Activity
Copy out all lines from the entries below in which "Music" occurs.

── Exercise data

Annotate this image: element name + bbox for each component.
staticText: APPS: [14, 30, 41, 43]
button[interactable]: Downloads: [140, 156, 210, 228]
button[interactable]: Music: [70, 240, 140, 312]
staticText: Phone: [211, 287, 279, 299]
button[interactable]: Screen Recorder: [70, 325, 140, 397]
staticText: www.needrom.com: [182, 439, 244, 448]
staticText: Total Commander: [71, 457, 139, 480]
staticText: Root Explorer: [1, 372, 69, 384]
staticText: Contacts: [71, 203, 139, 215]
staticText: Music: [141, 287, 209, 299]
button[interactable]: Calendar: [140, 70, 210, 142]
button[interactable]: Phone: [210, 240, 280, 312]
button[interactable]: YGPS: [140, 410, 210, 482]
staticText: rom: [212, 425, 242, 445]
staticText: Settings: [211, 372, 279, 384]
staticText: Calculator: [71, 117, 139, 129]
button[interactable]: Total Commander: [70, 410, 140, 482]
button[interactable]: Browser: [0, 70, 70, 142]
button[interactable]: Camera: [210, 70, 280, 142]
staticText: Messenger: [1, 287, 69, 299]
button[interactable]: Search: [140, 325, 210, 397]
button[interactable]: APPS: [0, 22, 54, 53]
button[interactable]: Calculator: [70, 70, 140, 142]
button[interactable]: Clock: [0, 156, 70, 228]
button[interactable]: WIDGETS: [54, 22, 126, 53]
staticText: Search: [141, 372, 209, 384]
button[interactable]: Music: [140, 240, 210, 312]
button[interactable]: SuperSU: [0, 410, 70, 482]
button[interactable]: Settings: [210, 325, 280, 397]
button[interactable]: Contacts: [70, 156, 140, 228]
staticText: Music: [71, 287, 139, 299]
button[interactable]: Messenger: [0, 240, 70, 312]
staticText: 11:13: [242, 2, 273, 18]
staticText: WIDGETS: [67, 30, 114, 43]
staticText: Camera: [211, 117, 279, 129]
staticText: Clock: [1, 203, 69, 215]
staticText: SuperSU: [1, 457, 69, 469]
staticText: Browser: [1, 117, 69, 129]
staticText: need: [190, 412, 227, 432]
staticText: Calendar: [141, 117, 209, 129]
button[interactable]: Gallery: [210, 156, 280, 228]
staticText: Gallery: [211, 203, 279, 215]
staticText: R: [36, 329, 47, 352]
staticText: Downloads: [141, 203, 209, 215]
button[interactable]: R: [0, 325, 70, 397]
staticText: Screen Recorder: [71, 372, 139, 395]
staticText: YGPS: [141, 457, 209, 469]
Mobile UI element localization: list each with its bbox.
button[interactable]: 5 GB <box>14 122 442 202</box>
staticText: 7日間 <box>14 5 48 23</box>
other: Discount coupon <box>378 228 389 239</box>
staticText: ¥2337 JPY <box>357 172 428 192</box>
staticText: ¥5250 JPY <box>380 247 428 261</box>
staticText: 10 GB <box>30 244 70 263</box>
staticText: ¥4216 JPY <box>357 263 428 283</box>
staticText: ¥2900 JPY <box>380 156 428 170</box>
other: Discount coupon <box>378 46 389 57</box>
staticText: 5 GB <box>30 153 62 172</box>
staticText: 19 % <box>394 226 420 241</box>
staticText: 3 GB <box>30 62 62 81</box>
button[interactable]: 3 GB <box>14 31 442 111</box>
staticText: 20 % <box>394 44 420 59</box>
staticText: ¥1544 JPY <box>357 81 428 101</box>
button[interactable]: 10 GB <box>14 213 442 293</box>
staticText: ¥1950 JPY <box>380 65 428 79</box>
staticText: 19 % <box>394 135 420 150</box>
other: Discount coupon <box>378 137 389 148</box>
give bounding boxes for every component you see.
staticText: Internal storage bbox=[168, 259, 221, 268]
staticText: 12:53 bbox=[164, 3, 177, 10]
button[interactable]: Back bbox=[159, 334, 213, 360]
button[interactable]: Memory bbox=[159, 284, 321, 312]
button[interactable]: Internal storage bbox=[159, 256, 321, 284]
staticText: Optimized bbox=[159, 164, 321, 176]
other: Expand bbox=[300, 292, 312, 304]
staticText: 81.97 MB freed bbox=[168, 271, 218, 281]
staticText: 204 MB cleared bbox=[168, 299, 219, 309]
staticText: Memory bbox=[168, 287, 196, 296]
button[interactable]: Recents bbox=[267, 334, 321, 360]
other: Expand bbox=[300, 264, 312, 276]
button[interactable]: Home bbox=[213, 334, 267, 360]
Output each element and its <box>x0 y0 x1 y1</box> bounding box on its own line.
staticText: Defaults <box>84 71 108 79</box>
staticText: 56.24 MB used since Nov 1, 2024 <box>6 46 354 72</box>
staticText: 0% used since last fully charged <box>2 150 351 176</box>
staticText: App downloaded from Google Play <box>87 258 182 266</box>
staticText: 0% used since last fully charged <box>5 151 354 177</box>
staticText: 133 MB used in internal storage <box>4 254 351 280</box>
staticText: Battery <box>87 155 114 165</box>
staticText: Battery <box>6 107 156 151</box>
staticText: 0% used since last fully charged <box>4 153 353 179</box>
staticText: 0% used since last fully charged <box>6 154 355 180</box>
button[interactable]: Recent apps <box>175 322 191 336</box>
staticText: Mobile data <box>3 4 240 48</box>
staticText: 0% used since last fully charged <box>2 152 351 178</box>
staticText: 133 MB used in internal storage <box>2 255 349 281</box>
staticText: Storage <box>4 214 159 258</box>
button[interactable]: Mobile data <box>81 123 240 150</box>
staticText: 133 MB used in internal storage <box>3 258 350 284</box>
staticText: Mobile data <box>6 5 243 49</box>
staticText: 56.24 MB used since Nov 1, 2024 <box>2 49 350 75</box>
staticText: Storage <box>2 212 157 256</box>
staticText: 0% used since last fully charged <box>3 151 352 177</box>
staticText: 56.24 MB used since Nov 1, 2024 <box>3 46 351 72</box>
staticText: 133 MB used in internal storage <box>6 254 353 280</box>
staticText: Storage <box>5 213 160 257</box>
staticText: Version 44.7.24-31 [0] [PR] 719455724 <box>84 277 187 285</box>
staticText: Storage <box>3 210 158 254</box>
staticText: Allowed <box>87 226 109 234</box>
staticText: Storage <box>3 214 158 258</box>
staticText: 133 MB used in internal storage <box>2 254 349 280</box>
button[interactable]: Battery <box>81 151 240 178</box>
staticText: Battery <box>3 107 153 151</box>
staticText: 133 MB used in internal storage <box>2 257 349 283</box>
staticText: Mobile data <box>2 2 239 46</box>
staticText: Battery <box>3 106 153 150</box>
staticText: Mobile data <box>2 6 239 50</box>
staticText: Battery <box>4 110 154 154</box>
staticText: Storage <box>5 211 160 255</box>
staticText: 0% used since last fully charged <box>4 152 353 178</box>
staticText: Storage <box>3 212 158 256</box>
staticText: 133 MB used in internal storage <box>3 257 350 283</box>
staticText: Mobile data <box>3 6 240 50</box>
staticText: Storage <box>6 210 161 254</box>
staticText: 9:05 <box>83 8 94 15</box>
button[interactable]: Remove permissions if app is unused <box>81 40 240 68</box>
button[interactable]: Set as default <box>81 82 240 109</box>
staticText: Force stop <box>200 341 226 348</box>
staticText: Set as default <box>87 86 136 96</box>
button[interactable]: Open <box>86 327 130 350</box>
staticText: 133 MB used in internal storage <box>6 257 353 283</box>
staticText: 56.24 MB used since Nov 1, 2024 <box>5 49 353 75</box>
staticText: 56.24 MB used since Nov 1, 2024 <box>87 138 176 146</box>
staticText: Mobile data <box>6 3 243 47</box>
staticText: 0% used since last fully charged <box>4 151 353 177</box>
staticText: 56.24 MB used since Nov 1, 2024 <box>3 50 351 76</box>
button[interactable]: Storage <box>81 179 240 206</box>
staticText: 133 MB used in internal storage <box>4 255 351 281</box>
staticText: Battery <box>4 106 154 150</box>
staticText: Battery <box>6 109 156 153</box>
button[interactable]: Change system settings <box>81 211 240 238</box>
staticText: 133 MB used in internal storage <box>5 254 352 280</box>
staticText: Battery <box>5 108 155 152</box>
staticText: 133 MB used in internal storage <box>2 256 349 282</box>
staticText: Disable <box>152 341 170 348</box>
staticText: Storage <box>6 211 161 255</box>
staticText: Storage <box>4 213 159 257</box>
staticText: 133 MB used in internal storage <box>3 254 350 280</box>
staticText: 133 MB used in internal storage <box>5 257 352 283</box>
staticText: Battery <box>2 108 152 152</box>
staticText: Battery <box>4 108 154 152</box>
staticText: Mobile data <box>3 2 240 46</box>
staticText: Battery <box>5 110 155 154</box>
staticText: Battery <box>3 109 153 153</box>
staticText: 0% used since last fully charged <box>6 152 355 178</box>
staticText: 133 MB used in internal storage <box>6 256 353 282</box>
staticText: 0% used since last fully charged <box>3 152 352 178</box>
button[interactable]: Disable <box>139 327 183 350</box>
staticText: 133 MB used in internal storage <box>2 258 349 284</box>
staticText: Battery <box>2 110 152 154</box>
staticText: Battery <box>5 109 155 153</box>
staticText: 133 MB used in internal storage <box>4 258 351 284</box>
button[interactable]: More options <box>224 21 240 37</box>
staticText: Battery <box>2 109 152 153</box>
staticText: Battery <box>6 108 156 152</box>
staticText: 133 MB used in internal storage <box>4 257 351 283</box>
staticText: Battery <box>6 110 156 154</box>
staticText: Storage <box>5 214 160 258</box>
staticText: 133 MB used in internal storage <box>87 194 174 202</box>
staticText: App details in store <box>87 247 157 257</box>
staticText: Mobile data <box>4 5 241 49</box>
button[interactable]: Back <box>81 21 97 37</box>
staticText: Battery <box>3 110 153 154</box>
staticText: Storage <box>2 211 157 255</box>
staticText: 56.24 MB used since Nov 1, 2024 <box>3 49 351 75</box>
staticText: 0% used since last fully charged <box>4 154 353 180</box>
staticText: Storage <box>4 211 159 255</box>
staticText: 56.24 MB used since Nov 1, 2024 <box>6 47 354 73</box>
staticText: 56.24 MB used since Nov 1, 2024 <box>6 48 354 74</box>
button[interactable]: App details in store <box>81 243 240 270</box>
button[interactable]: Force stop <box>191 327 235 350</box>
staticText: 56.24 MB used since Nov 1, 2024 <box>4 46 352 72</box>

────

The answer
button[interactable]: Music: [70, 240, 140, 312]
staticText: Music: [141, 287, 209, 299]
button[interactable]: Music: [140, 240, 210, 312]
staticText: Music: [71, 287, 139, 299]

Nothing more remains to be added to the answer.